Study of metals by transmission electron microscopy (TEM)

This dossier takes a practical look at the formation of the overall image in transmission electron microscopy (TEM), which is obtained in a number of different ways. The key point is the position of the contrast diaphragm, which lies in the focal plane of the objective lens. The various types of contrast, including diffraction, interference (phase contrast) and Z-contrast (used in STEM, transmission scanning electron microscopy) are listed in this text.

Electron energy and source quality (field emission, LaB ₆ emissive cathode, etc.) are also of prime importance. Correcting lens aberrations, particularly spherical aberration, greatly improves resolution, since it can now be better than a tenth of a nanometer (it can reach 0.05 nm).

It has been shown that the contrast of an image is profoundly linked to the various reflections that make up the diffraction pattern (for example, in the study of precipitates).

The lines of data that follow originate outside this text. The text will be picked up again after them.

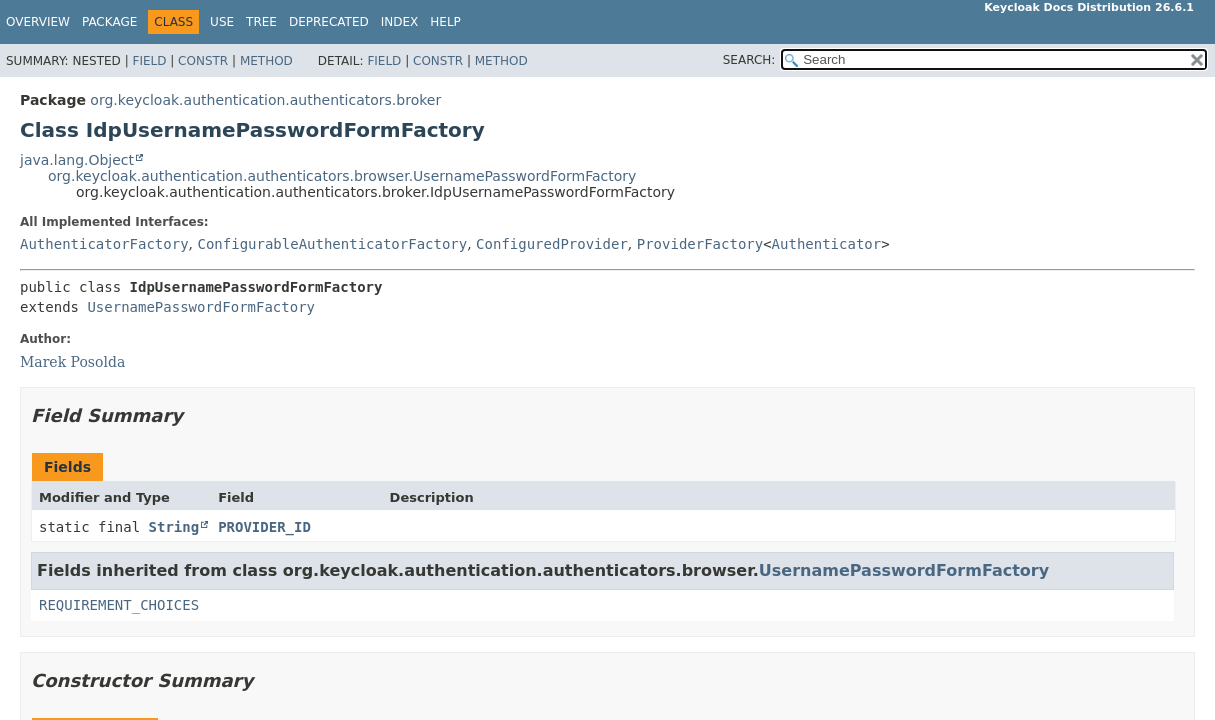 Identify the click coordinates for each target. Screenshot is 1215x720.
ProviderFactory (700, 244)
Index (400, 22)
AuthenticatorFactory (104, 244)
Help (445, 22)
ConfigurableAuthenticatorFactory (332, 244)
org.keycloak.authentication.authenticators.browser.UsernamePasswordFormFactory (342, 176)
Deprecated (329, 22)
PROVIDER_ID (264, 527)
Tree (261, 22)
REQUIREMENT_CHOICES (119, 605)
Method (266, 61)
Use (222, 22)
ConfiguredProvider (552, 244)
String (174, 527)
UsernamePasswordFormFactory (201, 307)
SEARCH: (749, 60)
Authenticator (827, 244)
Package (109, 22)
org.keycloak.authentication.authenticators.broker (265, 100)
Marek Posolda (72, 362)
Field (149, 61)
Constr (203, 61)
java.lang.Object (77, 160)
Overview (38, 22)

The high-resolution mode (interference contrast) allows us to observe the so-called structural image which, depending on the microscope's resolution, reveals columns or small groups of atomic columns. In this approach, crystalline defects can be observed and their characteristics determined, but a number of precautions must be taken, depending on the level of information required. The use of image simulation codes has become indispensable.

The dossier briefly touches on holography, which can be used, for example, to study electrical potential distributions in thin sections of transistors.